Andrew Wyeth: La tercera mirada

Por Wim Wenders *

Todos los grandes pintores nos enseñan a ver, y eso vale tanto para los visionarios abstractos como para los realistas. Rothko nos traslada a terrenos perceptivos distintos de los que proponen Vermeer, Beuys, Klee o Twombly, y si hay algo que nadie querría hacer es renunciar a algunas de esas "revisiones", en el sentido más preciso de la palabra.
Siempre me sentí curiosamente atraído por los pintores que se mantuvieron en una línea "figurativa" (no tengo un término mejor) en momentos en que la industria del arte que los rodeaba ya había tomado, hacía tiempo, nuevos rumbos.
Ese fue el caso del enigmático Balthus y del gran Beckmann, pero en particular de los pintores estadounidenses que mantuvieron estoicamente su instinto aunque su arte pareciera totalmente pasado de moda en relación con las corrientes abstractas y el aluvión del pop-art. (Probablemente me parezca más valiente "defender la realidad" que inventar una nueva...).

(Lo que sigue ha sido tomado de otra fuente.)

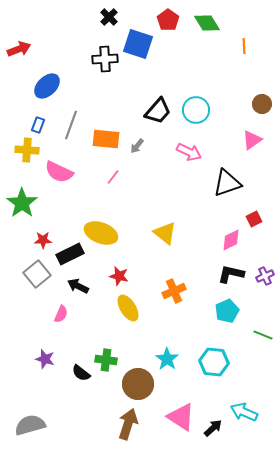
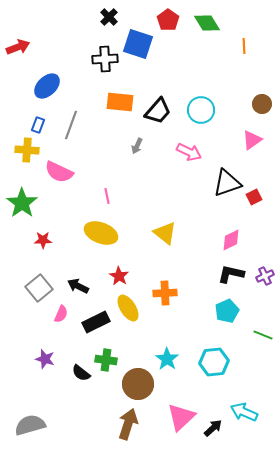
red arrow at (19, 49): moved 1 px left, 2 px up
cyan circle at (196, 110): moved 5 px right
orange rectangle at (106, 139): moved 14 px right, 37 px up
gray arrow at (137, 146): rotated 14 degrees counterclockwise
pink line at (113, 177): moved 6 px left, 19 px down; rotated 49 degrees counterclockwise
red square at (254, 219): moved 22 px up
black rectangle at (70, 254): moved 26 px right, 68 px down
gray square at (37, 274): moved 2 px right, 14 px down
red star at (119, 276): rotated 18 degrees clockwise
orange cross at (174, 291): moved 9 px left, 2 px down; rotated 20 degrees clockwise
cyan hexagon at (214, 362): rotated 12 degrees counterclockwise
pink triangle at (181, 417): rotated 44 degrees clockwise
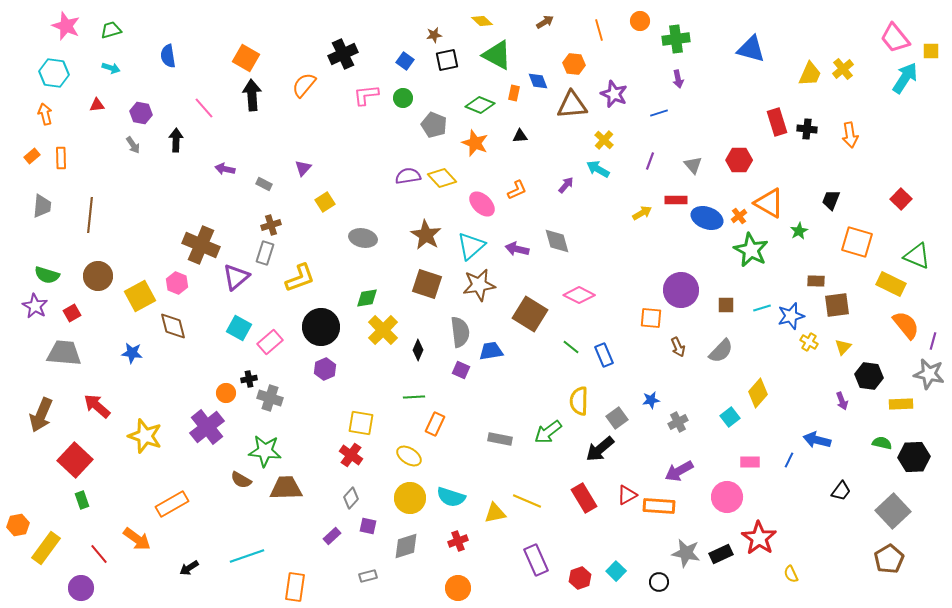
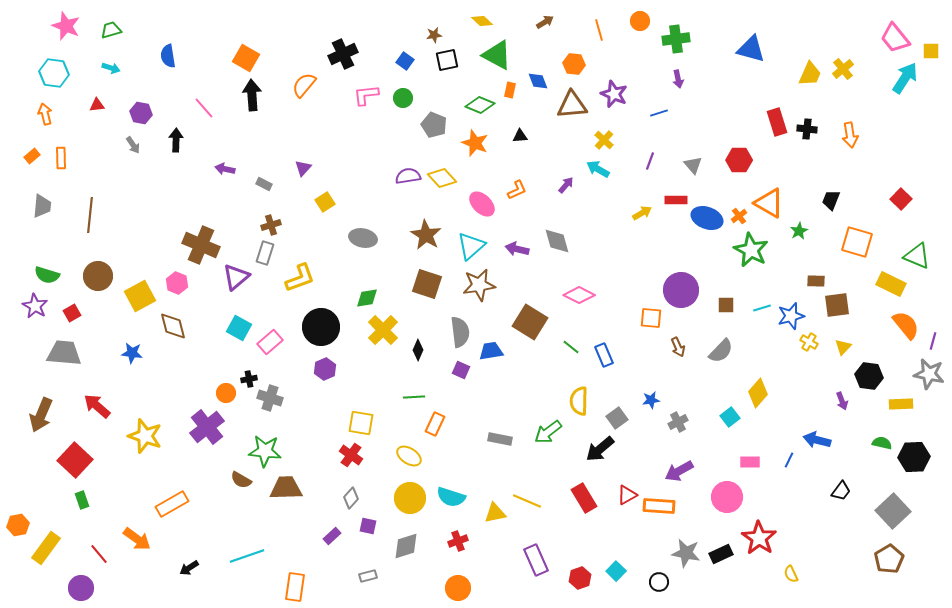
orange rectangle at (514, 93): moved 4 px left, 3 px up
brown square at (530, 314): moved 8 px down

Por supuesto que estoy hablando de Edward Hopper, pero más aún de un artista que no tuvo gran eco fuera de los Estados Unidos y que muchas veces fue relacionado con contextos equivocados: Andrew Wyeth.

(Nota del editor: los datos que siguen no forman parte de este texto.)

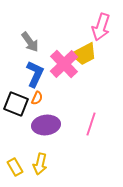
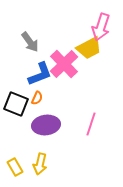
yellow trapezoid: moved 5 px right, 6 px up
blue L-shape: moved 5 px right; rotated 44 degrees clockwise
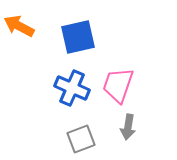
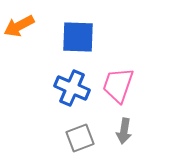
orange arrow: rotated 56 degrees counterclockwise
blue square: rotated 15 degrees clockwise
gray arrow: moved 4 px left, 4 px down
gray square: moved 1 px left, 1 px up
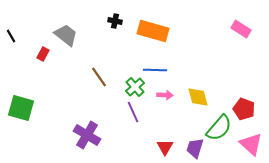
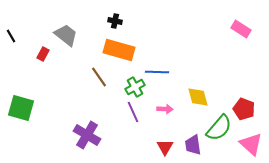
orange rectangle: moved 34 px left, 19 px down
blue line: moved 2 px right, 2 px down
green cross: rotated 12 degrees clockwise
pink arrow: moved 14 px down
purple trapezoid: moved 2 px left, 3 px up; rotated 25 degrees counterclockwise
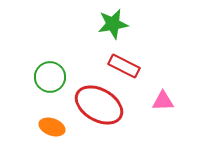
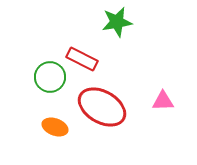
green star: moved 4 px right, 2 px up
red rectangle: moved 42 px left, 7 px up
red ellipse: moved 3 px right, 2 px down
orange ellipse: moved 3 px right
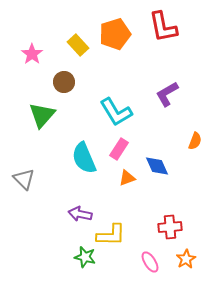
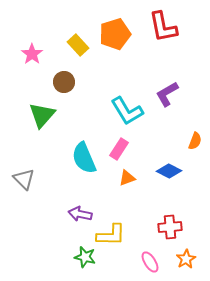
cyan L-shape: moved 11 px right, 1 px up
blue diamond: moved 12 px right, 5 px down; rotated 40 degrees counterclockwise
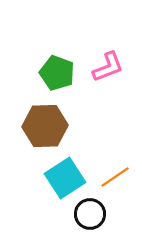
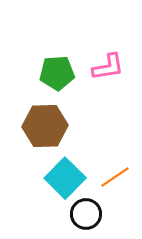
pink L-shape: rotated 12 degrees clockwise
green pentagon: rotated 24 degrees counterclockwise
cyan square: rotated 12 degrees counterclockwise
black circle: moved 4 px left
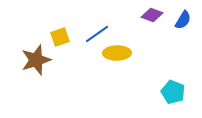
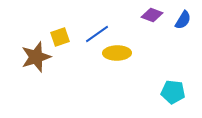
brown star: moved 3 px up
cyan pentagon: rotated 15 degrees counterclockwise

Desde mi punto de vista, Wyeth es uno de los defensores más audaces de un concepto realista del siglo XX y dueño de una mirada extraordinaria de las cosas. Fue catalogado, y es indignante, como "pintor primitivo". O, lo que es casi peor, desacreditado como representante de un patriotismo estadounidense por el que se lo tildó de "héroe artístico de los Estados Unidos rural". "Arte regional". Esa era otra categoría despectiva con la que fue rotulado. Pero dejando de lado todas esas etiquetas, y contemplando su obra sin prejuicios, tal vez ustedes queden tan impresionados como lo estuve yo.
Andrew Wyeth era radical. Vivía absolutamente retirado, lejos de toda escuela o agrupación (se formó con su padre, el pintor N. C. Wyeth). Perfeccionó un estilo y una técnica que había tenido su apogeo en el Renacimiento: la témpera de huevo, que desde entonces fue reemplazada en gran parte por la pintura al óleo y en el siglo XX quedó prácticamente olvidada. Durero, por ejemplo, muy admirado por Wyeth, pintaba con témpera de huevo. Esa antigua técnica y las destrezas que adquirió el artista le permitieron disponer de una enorme riqueza de detalles y estructuras en sus grandes lienzos, en los que trabajaba durante meses. De hecho solo terminaba dos o tres por año.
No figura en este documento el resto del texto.